Entries provided

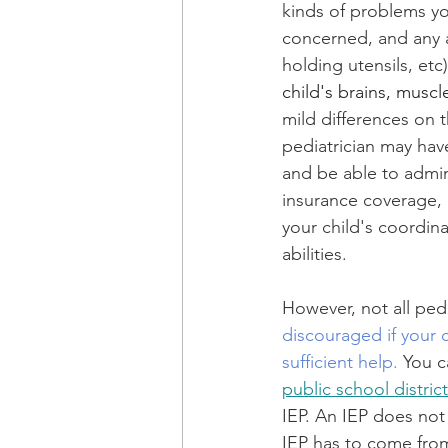
kinds of problems yo
concerned, and any 
holding utensils, etc)
child's brains, muscl
mild differences on t
pediatrician may ha
and be able to admin
insurance coverage, h
your child's coordina
abilities. 
However, not all pedi
discouraged if your 
sufficient help.
 You c
public school district
IEP. An IEP does not 
IEP has to come from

Aim of the task
Give back, unchanged, every line from the one with "concerned, and any" to the end of the entries above.

Result of this exercise
concerned, and any 
holding utensils, etc)
child's brains, muscl
mild differences on t
pediatrician may ha
and be able to admin
insurance coverage, h
your child's coordina
abilities. 
However, not all pedi
discouraged if your 
sufficient help.
 You c
public school district
IEP. An IEP does not 
IEP has to come from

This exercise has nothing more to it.